Experience has shown that the drugs which have served so well in the treatment of small cell lung cancer, such as the alkylating agents, have actually had an adverse effect on survival in non-small cell cancer. It is only recently that the possibility of effective chemotherapy has emerged (Meta-analysis by NSCLC Collaborative Group 52 trials, 9387 patients BMJ Vol 311;899-909, Oct 7 1995). The regimes which have shown the most response have been those containing Cisplatin particularly in combination with one or two other effective drugs. The MIC (Mitomycin C, Ifosfamide, Cisplatin) and MVP (Mitomycin C, Vinblastine, Cisplatin) have shown response rates in the vicinity of 50% with acceptable toxicity. The effects, while being very useful in terms of palliation, have not translated into long term survival. Newer drugs such as paclitaxel, doxetaxel, gemcitabine and vinorelbine have all shown responses as single agents and trials are ongoing to determine the most effective combinations.

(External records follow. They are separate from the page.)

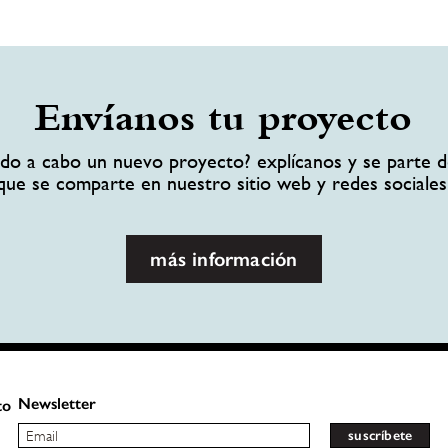
Envíanos tu proyecto
ando a cabo un nuevo proyecto? explícanos y se parte d
que se comparte en nuestro sitio web y redes sociales
más información
Newsletter
to
suscríbete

One area where chemotherapy has made significant differences to survival has been in relatively early but locally advanced unresectable disease. Downstaging of these tumours by induction chemotherapy has been shown to increase the resectability rate and the associated survival. Similarly, when used in conjunction with radical radiotherapy, an increase in survival has been achieved. Such multi-modality therapies have a higher treatment related mortality than the individual therapies. Radiotherapy associated with surgery can lead to an increase in the incidence of pneumonitis and broncho-pleural fistula. Similarly some chemotherapeutic agents, in addition to their bone marrow suppressive effects which make sepsis, haemorrhage and anaemia more likely after surgery, have a direct effect on lung tissue increasing the incidence of pneumonitis and Acquired Respiratory Distress Syndrome (ARDS). Judicious use of preoperative blood product transfusion, intra-operative fluids and postoperative steroids can keep such complications to a minimum.